IN RE: WELL DONE REALTY, LLC, Petitioner-Respondent, v. Benjamin EPPS, et al., Respondents-Appellants.

10314

Decided: November 12, 2019

Acosta, P.J., Renwick, Manzanet–Daniels, Singh, JJ. Thomas S. Fleishell & Associates, P.C., New York (Thomas S. Fleishell of counsel), for appellants. Kossoff, PLLC, New York (Steven Y. Steinhart of counsel), for respondent.

Order, Appellate Term, of the Supreme Court, First Department, entered February 28, 2018, which in this non-primary residence holdover proceeding affirmed the judgment of Civil Court, New York County (Jean T. Schneider, J.), entered February 7, 2017, upon a prior order granting landlord's motion for summary judgment, awarding landlord possession of the subject premises, unanimously affirmed, without costs.
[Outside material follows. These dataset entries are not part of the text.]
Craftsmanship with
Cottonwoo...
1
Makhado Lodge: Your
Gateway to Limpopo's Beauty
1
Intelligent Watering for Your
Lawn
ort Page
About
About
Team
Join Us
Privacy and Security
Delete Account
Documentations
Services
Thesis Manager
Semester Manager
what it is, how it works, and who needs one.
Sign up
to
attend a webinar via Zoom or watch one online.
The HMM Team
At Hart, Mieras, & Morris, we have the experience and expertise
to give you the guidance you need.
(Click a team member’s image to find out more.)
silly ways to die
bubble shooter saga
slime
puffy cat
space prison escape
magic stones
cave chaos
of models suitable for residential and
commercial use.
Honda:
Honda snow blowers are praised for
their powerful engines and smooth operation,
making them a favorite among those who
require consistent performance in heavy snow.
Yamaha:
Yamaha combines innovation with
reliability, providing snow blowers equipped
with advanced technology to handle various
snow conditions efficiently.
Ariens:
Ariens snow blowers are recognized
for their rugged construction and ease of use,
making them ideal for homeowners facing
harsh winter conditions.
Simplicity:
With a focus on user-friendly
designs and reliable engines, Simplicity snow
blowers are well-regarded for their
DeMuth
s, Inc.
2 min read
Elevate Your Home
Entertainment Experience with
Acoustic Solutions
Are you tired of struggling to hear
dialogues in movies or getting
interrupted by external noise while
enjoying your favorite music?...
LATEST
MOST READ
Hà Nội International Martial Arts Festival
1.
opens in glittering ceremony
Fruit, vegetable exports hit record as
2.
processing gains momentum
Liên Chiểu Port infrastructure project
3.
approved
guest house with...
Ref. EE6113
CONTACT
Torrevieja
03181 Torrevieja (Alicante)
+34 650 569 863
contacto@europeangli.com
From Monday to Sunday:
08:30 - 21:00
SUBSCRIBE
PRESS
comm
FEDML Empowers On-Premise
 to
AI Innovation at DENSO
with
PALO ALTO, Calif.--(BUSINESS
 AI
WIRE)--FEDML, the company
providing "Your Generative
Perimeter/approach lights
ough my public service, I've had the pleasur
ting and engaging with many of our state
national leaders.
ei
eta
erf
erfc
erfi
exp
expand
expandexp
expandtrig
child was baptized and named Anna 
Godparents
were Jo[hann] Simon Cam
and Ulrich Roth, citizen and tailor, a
Section 2524.4(c)of the Rent Stabilization Code allows a landlord to refuse to renew a stabilized tenant's lease if the tenant does not occupy the premises as his or her primary residence. The courts have interpreted “primary residence” to mean an “ongoing, substantial, physical nexus with the controlled premises for actual living purposes” (Berwick Land Corp. v. Mucelli, 249 A.D.2d 18, 18, 671 N.Y.S.2d 44 [1st Dept. 1998] [internal quotation marks and citations omitted]; East End Temple v. Silverman, 199 A.D.2d 94, 94, 605 N.Y.S.2d 56 [1st Dept. 1993]). Based on the tenants' admitted vacatur of the subject premises in 2003, landlord established its prima facie entitlement to summary judgment against them based on their non-primary residence.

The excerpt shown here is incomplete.